The findings from these analyses have some limitations. The analyses did not have information on reasons why women with high socioeconomic status and education had a higher risk of medicalised FGM than those women from lower or poorest status. Some studies showed that women with high socioeconomic class still prefer their cultural values and would not mind inducing health workers to “safely” perform FGM for their children. The women believed that the performance of FGM by health workers might not be associated with complications such as bleeding and infections. A systematic review in 2017 showed that some health workers clandestinely performed FGM for economic reasons and to protect the right of people in their environment (Doucet et al., 2017). The cross-sectional design of the NDHS data makes it impossible to draw causality between the risk of medicalised FGM as an outcome and the selected explanatory variables. There is also a plausibility of underreporting of FGM in SSA because of the existing laws that had criminalise FGM practice by the traditional healers and health workers in these countries. Notwithstanding, this study has a number of strengths. The study used a large pooled nationally representative datasets from 11 countries to test the hypothesis between the report of medicalised FGM and explanatory variables. We used multilevel analyses to check for the effect of the individual, neighbourhood and country levels with the risk of reporting medicalised FGM, this statistical approach makes the findings generalisable (Uthman et al., 2016; Uthman, Sambala et al., 2018).
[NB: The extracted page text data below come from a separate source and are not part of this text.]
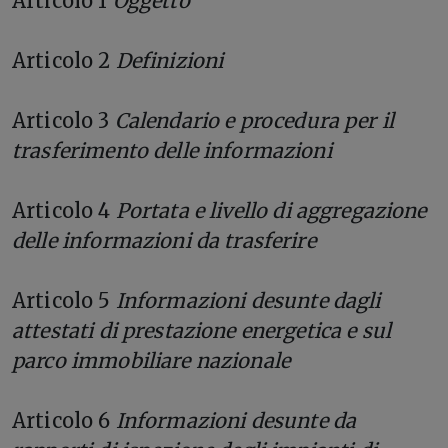
Articolo 1
Oggetto
Articolo 2
Definizioni
Articolo 3
Calendario e procedura per il
trasferimento delle informazioni
Articolo 4
Portata e livello di aggregazione
delle informazioni da trasferire
Articolo 5
Informazioni desunte dagli
attestati di prestazione energetica e sul
parco immobiliare nazionale
Articolo 6
Informazioni desunte da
In conclusion, medicalised FGM is a common practice among women from a high socioeconomic and educational background in SSA. Medicalisation of FGM is highly prevalent among women of high social class and those residing in rural areas. Medicalised FGM was found to be highest in Guinea, where nearly all women had FGM among which a fifth was medicalised, followed by Nigeria and Kenya, despite the availability of laws banning FGM practice in these countries. We recommend that the government should initiate a culturally sensitive policy that will discourage perpetuation of FGM, particularly by healthcare providers. Future studies should focus on identifying drivers of FGM among the high social class families in the society in SSA. We recommend more study, particularly qualitative research in order to understand the real reason why medical practitioners succumb to pressure to offer FGM services in their localities.

Ethical approval

Ethical approval is not needed, the study used secondary data from the Demography Health Surveys (DHS). The DHS program maintain strict standards for protecting the privacy of respondents. Each country-specific DHS survey protocols are reviewed by the ICF and Institutional Review Board (IRB) in each country to ensure that the survey complies with the regulations for the protection of human subjects and ensures that the survey complies with laws and norms of each country.

Declaration of competing interest

The authors declare that they have no competing interests.

Ethical approval is not needed, the study used secondary data from cross-sectional surveys.

Data sharing

The data supporting this article is available at: http://dhsprogram.com/data/available-datasets.cfm, which can be downloaded after request from the DHS website.

Contributors

IOMB conceptualised and design the study, contributed to the interpretation of findings and writing of initial draft. AFF contributed to the design, methodology, statistical analysis, interpretation of findings and writing of the initial draft. YOK contributed to design of the study, methodology, statistical analysis, interpretation, and writing of the initial draft. OAO contributed to the design and revision of the manuscript. All authors wrote, read and approved the final manuscript.

Funding

This research received no grant from any funding agency in public, commercial or not-for-profit sectors.